▶ Exercise objective:
Exact copies of the lines below, from the one with "Office Hours" up to and including the one with "sollicitudin at. Class aptent taciti", are what this calls for; leave out pictures.

********

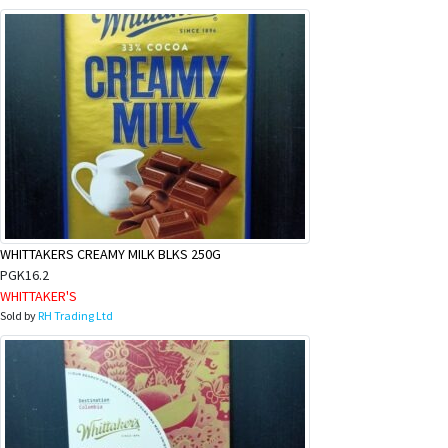
WHITTAKERS CREAMY MILK BLKS 250G
PGK16.2
WHITTAKER'S
Sold by
RH Trading Ltd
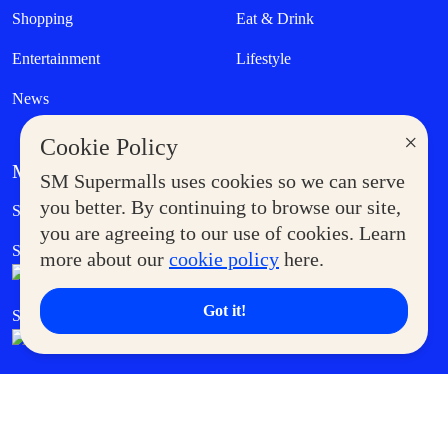
Shopping
Eat & Drink
Entertainment
Lifestyle
News
×
Cookie Policy
MORE AT SM
SM Supermalls uses cookies so we can serve
Government Service Express
you better. By continuing to browse our site,
Supermoms Club
you are agreeing to our use of cookies. Learn
SM Foodcourt
Superpets Club
more about our
cookie policy
here.
Got it!
SM Cares
SM Cinema
SM Tickets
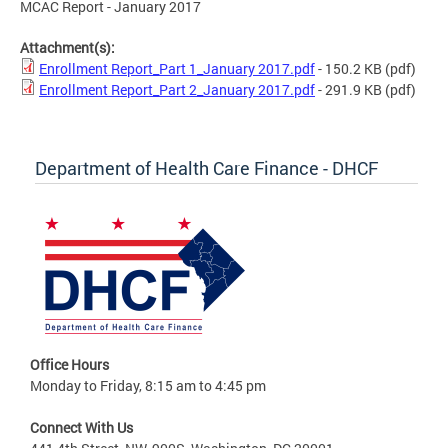
MCAC Report - January 2017
Attachment(s):
Enrollment Report_Part 1_January 2017.pdf
- 150.2 KB
(pdf)
Enrollment Report_Part 2_January 2017.pdf
- 291.9 KB
(pdf)
Department of Health Care Finance - DHCF
Office Hours
Monday to Friday, 8:15 am to 4:45 pm
Connect With Us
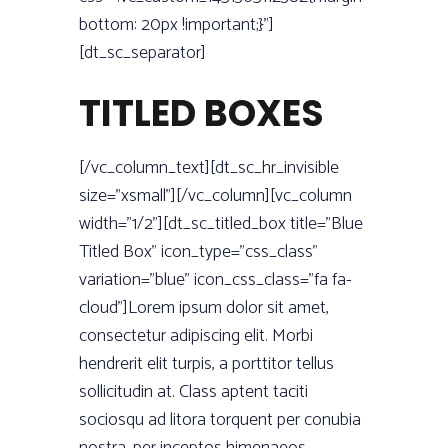
bottom: 20px !important;}”]
[dt_sc_separator]
TITLED BOXES
[/vc_column_text][dt_sc_hr_invisible
size=”xsmall”][/vc_column][vc_column
width=”1/2”][dt_sc_titled_box title=”Blue
Titled Box” icon_type=”css_class”
variation=”blue” icon_css_class=”fa fa-
cloud”]Lorem ipsum dolor sit amet,
consectetur adipiscing elit. Morbi
hendrerit elit turpis, a porttitor tellus
sollicitudin at. Class aptent taciti
sociosqu ad litora torquent per conubia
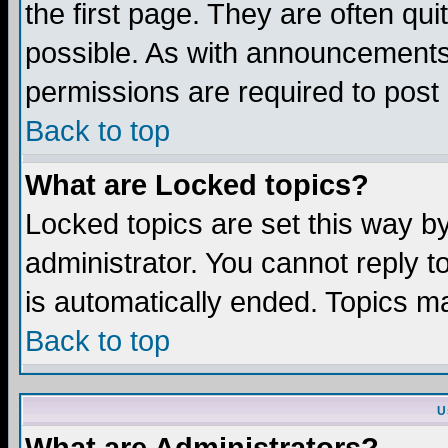
the first page. They are often q
possible. As with announcements
permissions are required to post 
Back to top
What are Locked topics?
Locked topics are set this way b
administrator. You cannot reply t
is automatically ended. Topics m
Back to top
U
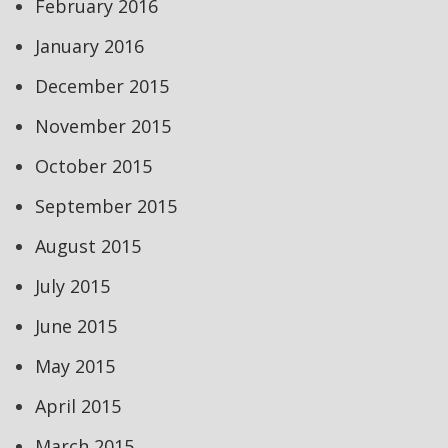
February 2016
January 2016
December 2015
November 2015
October 2015
September 2015
August 2015
July 2015
June 2015
May 2015
April 2015
March 2015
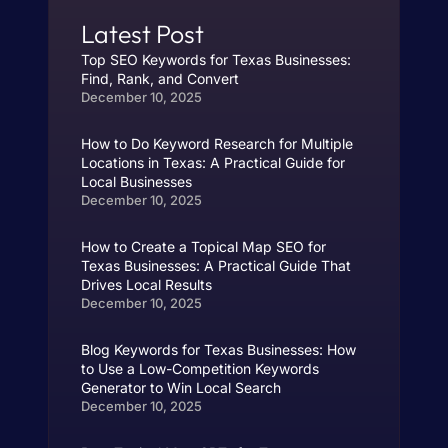
Latest Post
Top SEO Keywords for Texas Businesses:
Find, Rank, and Convert
December 10, 2025
How to Do Keyword Research for Multiple
Locations in Texas: A Practical Guide for
Local Businesses
December 10, 2025
How to Create a Topical Map SEO for
Texas Businesses: A Practical Guide That
Drives Local Results
December 10, 2025
Blog Keywords for Texas Businesses: How
to Use a Low-Competition Keywords
Generator to Win Local Search
December 10, 2025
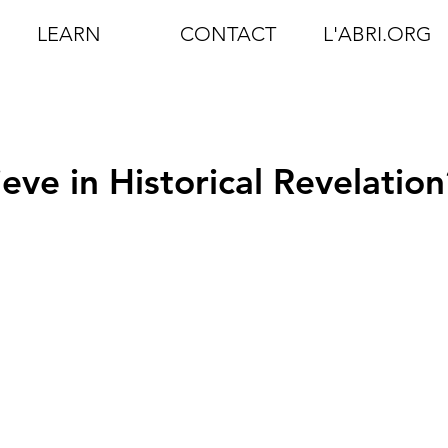
LEARN
CONTACT
L'ABRI.ORG
ieve in Historical Revelation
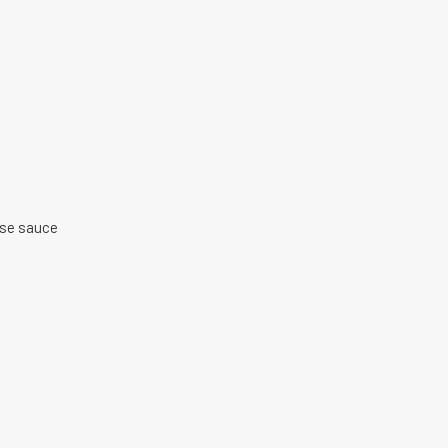
ise sauce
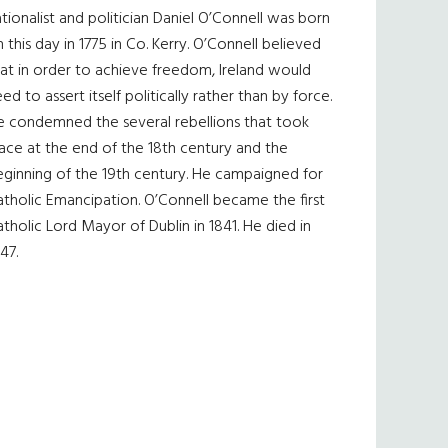
tionalist and politician Daniel O’Connell was born
 this day in 1775 in Co. Kerry. O’Connell believed
at in order to achieve freedom, Ireland would
ed to assert itself politically rather than by force.
e condemned the several rebellions that took
ace at the end of the 18th century and the
eginning of the 19th century. He campaigned for
tholic Emancipation. O’Connell became the first
tholic Lord Mayor of Dublin in 1841. He died in
47.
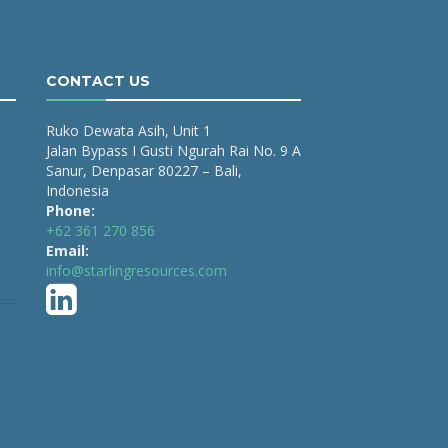
CONTACT US
Ruko Dewata Asih, Unit 1
Jalan Bypass I Gusti Ngurah Rai No. 9 A
Sanur, Denpasar 80227 – Bali,
Indonesia
Phone:
+62 361 270 856
Email:
info@starlingresources.com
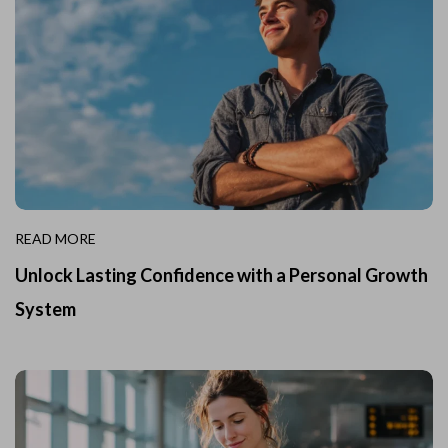
READ MORE
Unlock Lasting Confidence with a Personal Growth
System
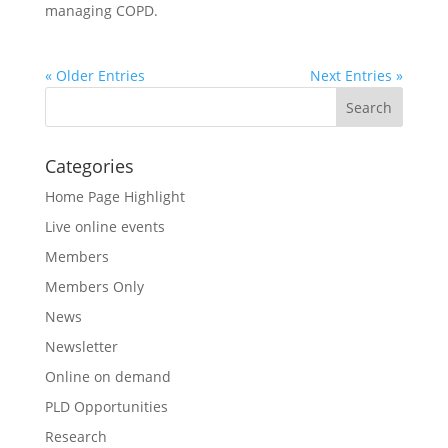
managing COPD.
« Older Entries
Next Entries »
Categories
Home Page Highlight
Live online events
Members
Members Only
News
Newsletter
Online on demand
PLD Opportunities
Research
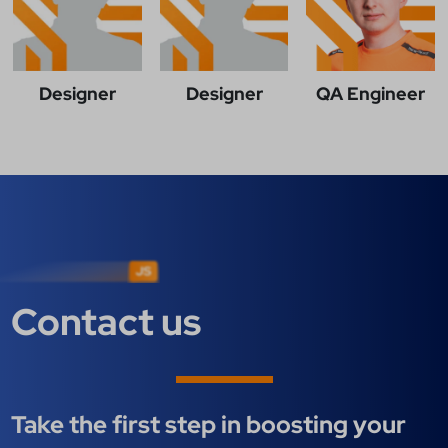
Designer
Designer
QA Engineer
Contact us
Take the first step in boosting your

********

▶ Result:
Office Hours
Monday to Friday, 8:15 am to 4:45 pm
Connect With Us
bottom: 20px !important;}”]
[dt_sc_separator]
TITLED BOXES
[/vc_column_text][dt_sc_hr_invisible
size=”xsmall”][/vc_column][vc_column
width=”1/2”][dt_sc_titled_box title=”Blue
Titled Box” icon_type=”css_class”
variation=”blue” icon_css_class=”fa fa-
cloud”]Lorem ipsum dolor sit amet,
consectetur adipiscing elit. Morbi
hendrerit elit turpis, a porttitor tellus
sollicitudin at. Class aptent taciti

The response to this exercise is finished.